:: RECORDED DATA ::
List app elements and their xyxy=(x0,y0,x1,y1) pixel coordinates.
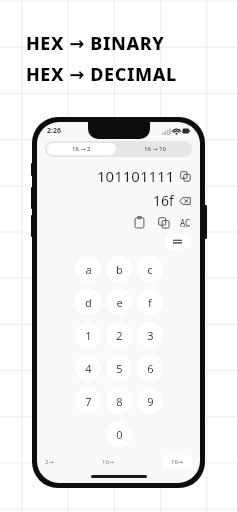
staticText: f xyxy=(148,295,152,310)
button[interactable]: Paste xyxy=(133,216,146,229)
button[interactable]: c xyxy=(137,256,163,282)
staticText: e xyxy=(116,295,123,310)
staticText: a xyxy=(85,262,92,277)
button[interactable]: a xyxy=(75,256,101,282)
button[interactable]: 16→ xyxy=(162,455,192,469)
button[interactable]: 7 xyxy=(75,388,101,414)
button[interactable]: 4 xyxy=(75,355,101,381)
staticText: 1 xyxy=(85,328,92,343)
staticText: 2:26 xyxy=(47,126,61,136)
staticText: 16 → 2 xyxy=(72,145,91,153)
staticText: 101101111 xyxy=(97,166,175,186)
button[interactable]: 1 xyxy=(75,322,101,348)
button[interactable]: 2 xyxy=(106,322,132,348)
staticText: 5 xyxy=(116,361,123,376)
button[interactable]: 16 → 10 xyxy=(118,141,192,157)
staticText: 6 xyxy=(147,361,154,376)
staticText: 0 xyxy=(116,427,123,442)
staticText: 10→ xyxy=(102,458,114,466)
staticText: HEX → BINARY xyxy=(26,31,165,56)
button[interactable]: 5 xyxy=(106,355,132,381)
staticText: 4 xyxy=(85,361,92,376)
staticText: 2 xyxy=(116,328,123,343)
staticText: HEX → DECIMAL xyxy=(26,62,177,87)
staticText: c xyxy=(147,262,153,277)
button[interactable]: b xyxy=(106,256,132,282)
button[interactable]: 9 xyxy=(137,388,163,414)
staticText: 16 → 10 xyxy=(144,145,166,153)
staticText: 3 xyxy=(147,328,154,343)
staticText: 16f xyxy=(153,191,174,210)
button[interactable]: Copy xyxy=(158,217,170,229)
button[interactable]: 16 → 2 xyxy=(47,143,116,155)
button[interactable]: 3 xyxy=(137,322,163,348)
button[interactable]: 8 xyxy=(106,388,132,414)
staticText: 9 xyxy=(147,394,154,409)
staticText: 16→ xyxy=(171,458,183,466)
button[interactable]: d xyxy=(75,289,101,315)
staticText: d xyxy=(85,295,92,310)
button[interactable]: Copy result xyxy=(180,171,191,182)
staticText: b xyxy=(116,262,123,277)
staticText: 2→ xyxy=(45,458,54,466)
button[interactable]: e xyxy=(106,289,132,315)
button[interactable]: AC xyxy=(180,217,191,228)
button[interactable]: 6 xyxy=(137,355,163,381)
staticText: 8 xyxy=(116,394,123,409)
staticText: 7 xyxy=(85,394,92,409)
button[interactable]: 0 xyxy=(106,421,132,447)
staticText: AC xyxy=(180,217,191,228)
button[interactable]: 2→ xyxy=(45,458,54,466)
button[interactable]: Backspace xyxy=(179,195,191,207)
button[interactable]: Menu xyxy=(164,234,191,249)
button[interactable]: f xyxy=(137,289,163,315)
button[interactable]: 10→ xyxy=(102,458,114,466)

:: ASSIGNED TASK ::
Return the lines of the records that include the string "Copy".

:: ANSWER BOX ::
button[interactable]: Copy xyxy=(158,217,170,229)
button[interactable]: Copy result xyxy=(180,171,191,182)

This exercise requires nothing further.